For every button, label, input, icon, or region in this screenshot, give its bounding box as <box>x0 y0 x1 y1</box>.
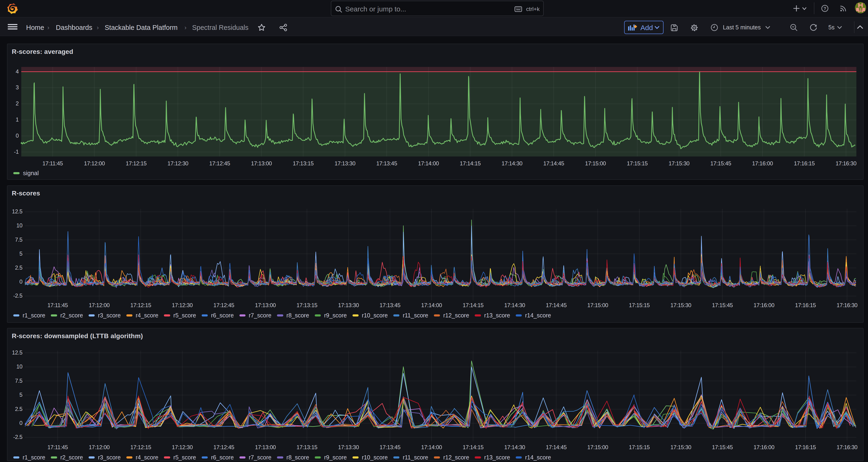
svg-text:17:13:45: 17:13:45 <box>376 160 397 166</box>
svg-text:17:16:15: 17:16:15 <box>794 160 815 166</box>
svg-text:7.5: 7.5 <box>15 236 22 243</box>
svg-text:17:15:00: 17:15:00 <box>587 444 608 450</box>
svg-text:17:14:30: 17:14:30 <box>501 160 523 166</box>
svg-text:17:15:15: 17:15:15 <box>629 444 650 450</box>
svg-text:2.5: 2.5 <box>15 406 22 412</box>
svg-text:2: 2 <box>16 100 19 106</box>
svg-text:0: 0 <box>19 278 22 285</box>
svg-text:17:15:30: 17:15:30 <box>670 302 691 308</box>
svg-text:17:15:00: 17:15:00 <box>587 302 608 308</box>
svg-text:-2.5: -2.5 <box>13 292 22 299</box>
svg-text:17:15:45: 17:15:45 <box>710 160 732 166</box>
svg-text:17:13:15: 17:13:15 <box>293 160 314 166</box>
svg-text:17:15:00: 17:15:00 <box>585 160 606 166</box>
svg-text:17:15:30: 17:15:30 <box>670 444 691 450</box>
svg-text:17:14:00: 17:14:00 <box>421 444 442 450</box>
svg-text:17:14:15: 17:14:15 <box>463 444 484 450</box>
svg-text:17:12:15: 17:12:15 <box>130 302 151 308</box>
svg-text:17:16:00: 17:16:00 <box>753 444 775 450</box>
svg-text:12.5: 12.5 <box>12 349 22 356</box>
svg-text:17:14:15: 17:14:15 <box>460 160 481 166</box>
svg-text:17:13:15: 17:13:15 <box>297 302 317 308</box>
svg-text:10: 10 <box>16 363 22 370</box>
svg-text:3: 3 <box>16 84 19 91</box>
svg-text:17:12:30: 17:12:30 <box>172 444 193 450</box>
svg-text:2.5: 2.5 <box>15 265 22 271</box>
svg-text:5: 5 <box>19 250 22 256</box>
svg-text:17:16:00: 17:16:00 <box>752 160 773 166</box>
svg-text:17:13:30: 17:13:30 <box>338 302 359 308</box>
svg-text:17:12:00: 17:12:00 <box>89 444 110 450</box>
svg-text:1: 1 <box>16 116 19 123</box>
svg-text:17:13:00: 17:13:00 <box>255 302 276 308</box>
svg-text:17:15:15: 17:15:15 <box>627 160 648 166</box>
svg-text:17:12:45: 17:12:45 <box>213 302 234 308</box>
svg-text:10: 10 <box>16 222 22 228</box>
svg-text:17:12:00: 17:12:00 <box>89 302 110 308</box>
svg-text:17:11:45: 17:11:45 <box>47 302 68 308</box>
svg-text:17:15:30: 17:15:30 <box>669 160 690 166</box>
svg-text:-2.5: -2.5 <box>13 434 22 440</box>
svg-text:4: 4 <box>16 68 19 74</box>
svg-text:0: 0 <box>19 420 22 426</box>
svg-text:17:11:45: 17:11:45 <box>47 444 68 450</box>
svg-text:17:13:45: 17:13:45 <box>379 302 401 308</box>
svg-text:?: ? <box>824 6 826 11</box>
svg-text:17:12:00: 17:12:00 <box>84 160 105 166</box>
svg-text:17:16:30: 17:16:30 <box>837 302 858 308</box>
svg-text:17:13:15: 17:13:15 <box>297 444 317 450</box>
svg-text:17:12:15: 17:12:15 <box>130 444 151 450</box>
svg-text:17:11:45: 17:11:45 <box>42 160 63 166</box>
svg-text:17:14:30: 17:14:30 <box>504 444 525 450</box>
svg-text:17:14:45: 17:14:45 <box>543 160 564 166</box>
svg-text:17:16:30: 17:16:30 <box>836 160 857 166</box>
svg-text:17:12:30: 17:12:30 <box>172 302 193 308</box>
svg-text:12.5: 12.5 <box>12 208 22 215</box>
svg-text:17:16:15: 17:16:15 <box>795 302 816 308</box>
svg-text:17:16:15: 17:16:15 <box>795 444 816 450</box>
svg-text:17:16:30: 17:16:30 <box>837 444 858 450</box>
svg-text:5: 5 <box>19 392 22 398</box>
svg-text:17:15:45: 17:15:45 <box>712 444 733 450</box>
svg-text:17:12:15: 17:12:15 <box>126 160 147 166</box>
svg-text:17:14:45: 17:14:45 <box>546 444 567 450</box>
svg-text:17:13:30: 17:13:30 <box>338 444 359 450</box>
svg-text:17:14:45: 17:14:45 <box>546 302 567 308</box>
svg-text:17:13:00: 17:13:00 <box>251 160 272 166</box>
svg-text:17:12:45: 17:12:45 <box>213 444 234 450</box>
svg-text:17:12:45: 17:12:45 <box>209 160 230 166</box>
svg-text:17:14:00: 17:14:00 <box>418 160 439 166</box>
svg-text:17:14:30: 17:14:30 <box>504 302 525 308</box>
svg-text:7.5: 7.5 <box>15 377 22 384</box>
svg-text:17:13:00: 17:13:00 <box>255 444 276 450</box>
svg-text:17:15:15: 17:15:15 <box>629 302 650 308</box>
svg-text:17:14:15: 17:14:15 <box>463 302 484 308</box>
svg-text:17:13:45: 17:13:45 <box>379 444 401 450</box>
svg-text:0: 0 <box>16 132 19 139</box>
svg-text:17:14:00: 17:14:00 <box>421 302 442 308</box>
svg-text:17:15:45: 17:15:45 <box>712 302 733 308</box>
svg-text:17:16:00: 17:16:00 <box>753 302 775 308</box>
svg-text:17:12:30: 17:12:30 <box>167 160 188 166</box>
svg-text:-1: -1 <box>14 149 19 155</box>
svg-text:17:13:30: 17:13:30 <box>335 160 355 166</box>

──────

▶ **TASK INSTRUCTIONS**:
Write out each line again, exactly as it appears above, except for any picture.

▶ **THE COMPLETED TASK**:
For every button, label, input, icon, or region in this screenshot, give its bounding box as <box>x0 y0 x1 y1</box>.
svg-text:17:13:45: 17:13:45 <box>376 160 397 166</box>
svg-text:17:16:15: 17:16:15 <box>794 160 815 166</box>
svg-text:7.5: 7.5 <box>15 236 22 243</box>
svg-text:17:15:00: 17:15:00 <box>587 444 608 450</box>
svg-text:17:14:30: 17:14:30 <box>501 160 523 166</box>
svg-text:17:15:15: 17:15:15 <box>629 444 650 450</box>
svg-text:2.5: 2.5 <box>15 406 22 412</box>
svg-text:2: 2 <box>16 100 19 106</box>
svg-text:0: 0 <box>19 278 22 285</box>
svg-text:17:15:30: 17:15:30 <box>670 302 691 308</box>
svg-text:17:15:00: 17:15:00 <box>587 302 608 308</box>
svg-text:-2.5: -2.5 <box>13 292 22 299</box>
svg-text:17:15:45: 17:15:45 <box>710 160 732 166</box>
svg-text:17:13:15: 17:13:15 <box>293 160 314 166</box>
svg-text:17:15:00: 17:15:00 <box>585 160 606 166</box>
svg-text:17:15:30: 17:15:30 <box>670 444 691 450</box>
svg-text:17:14:00: 17:14:00 <box>421 444 442 450</box>
svg-text:17:14:15: 17:14:15 <box>463 444 484 450</box>
svg-text:17:12:15: 17:12:15 <box>130 302 151 308</box>
svg-text:17:16:00: 17:16:00 <box>753 444 775 450</box>
svg-text:12.5: 12.5 <box>12 349 22 356</box>
svg-text:17:14:15: 17:14:15 <box>460 160 481 166</box>
svg-text:17:13:15: 17:13:15 <box>297 302 317 308</box>
svg-text:10: 10 <box>16 363 22 370</box>
svg-text:3: 3 <box>16 84 19 91</box>
svg-text:17:12:30: 17:12:30 <box>172 444 193 450</box>
svg-text:2.5: 2.5 <box>15 265 22 271</box>
svg-text:5: 5 <box>19 250 22 256</box>
svg-text:17:16:00: 17:16:00 <box>752 160 773 166</box>
svg-text:17:13:30: 17:13:30 <box>338 302 359 308</box>
svg-text:17:12:00: 17:12:00 <box>89 444 110 450</box>
svg-text:1: 1 <box>16 116 19 123</box>
svg-text:17:13:00: 17:13:00 <box>255 302 276 308</box>
svg-text:17:15:15: 17:15:15 <box>627 160 648 166</box>
svg-text:17:12:45: 17:12:45 <box>213 302 234 308</box>
svg-text:10: 10 <box>16 222 22 228</box>
svg-text:17:12:00: 17:12:00 <box>89 302 110 308</box>
svg-text:17:11:45: 17:11:45 <box>47 302 68 308</box>
svg-text:17:15:30: 17:15:30 <box>669 160 690 166</box>
svg-text:-2.5: -2.5 <box>13 434 22 440</box>
svg-text:4: 4 <box>16 68 19 74</box>
svg-text:0: 0 <box>19 420 22 426</box>
svg-text:17:11:45: 17:11:45 <box>47 444 68 450</box>
svg-text:17:13:45: 17:13:45 <box>379 302 401 308</box>
svg-text:?: ? <box>824 6 826 11</box>
svg-text:17:12:00: 17:12:00 <box>84 160 105 166</box>
svg-text:17:16:30: 17:16:30 <box>837 302 858 308</box>
svg-text:17:13:15: 17:13:15 <box>297 444 317 450</box>
svg-text:17:12:15: 17:12:15 <box>130 444 151 450</box>
svg-text:17:11:45: 17:11:45 <box>42 160 63 166</box>
svg-text:17:14:30: 17:14:30 <box>504 444 525 450</box>
svg-text:17:14:45: 17:14:45 <box>543 160 564 166</box>
svg-text:17:16:30: 17:16:30 <box>836 160 857 166</box>
svg-text:17:12:30: 17:12:30 <box>172 302 193 308</box>
svg-text:12.5: 12.5 <box>12 208 22 215</box>
svg-text:17:16:15: 17:16:15 <box>795 302 816 308</box>
svg-text:17:16:15: 17:16:15 <box>795 444 816 450</box>
svg-text:17:16:30: 17:16:30 <box>837 444 858 450</box>
svg-text:5: 5 <box>19 392 22 398</box>
svg-text:17:15:45: 17:15:45 <box>712 444 733 450</box>
svg-text:17:12:15: 17:12:15 <box>126 160 147 166</box>
svg-text:17:14:45: 17:14:45 <box>546 444 567 450</box>
svg-text:17:13:30: 17:13:30 <box>338 444 359 450</box>
svg-text:17:14:45: 17:14:45 <box>546 302 567 308</box>
svg-text:17:13:00: 17:13:00 <box>251 160 272 166</box>
svg-text:17:12:45: 17:12:45 <box>213 444 234 450</box>
svg-text:17:12:45: 17:12:45 <box>209 160 230 166</box>
svg-text:17:14:00: 17:14:00 <box>418 160 439 166</box>
svg-text:17:14:30: 17:14:30 <box>504 302 525 308</box>
svg-text:7.5: 7.5 <box>15 377 22 384</box>
svg-text:17:13:00: 17:13:00 <box>255 444 276 450</box>
svg-text:17:15:15: 17:15:15 <box>629 302 650 308</box>
svg-text:17:14:15: 17:14:15 <box>463 302 484 308</box>
svg-text:17:13:45: 17:13:45 <box>379 444 401 450</box>
svg-text:0: 0 <box>16 132 19 139</box>
svg-text:17:14:00: 17:14:00 <box>421 302 442 308</box>
svg-text:17:15:45: 17:15:45 <box>712 302 733 308</box>
svg-text:17:16:00: 17:16:00 <box>753 302 775 308</box>
svg-text:17:12:30: 17:12:30 <box>167 160 188 166</box>
svg-text:-1: -1 <box>14 149 19 155</box>
svg-text:17:13:30: 17:13:30 <box>335 160 355 166</box>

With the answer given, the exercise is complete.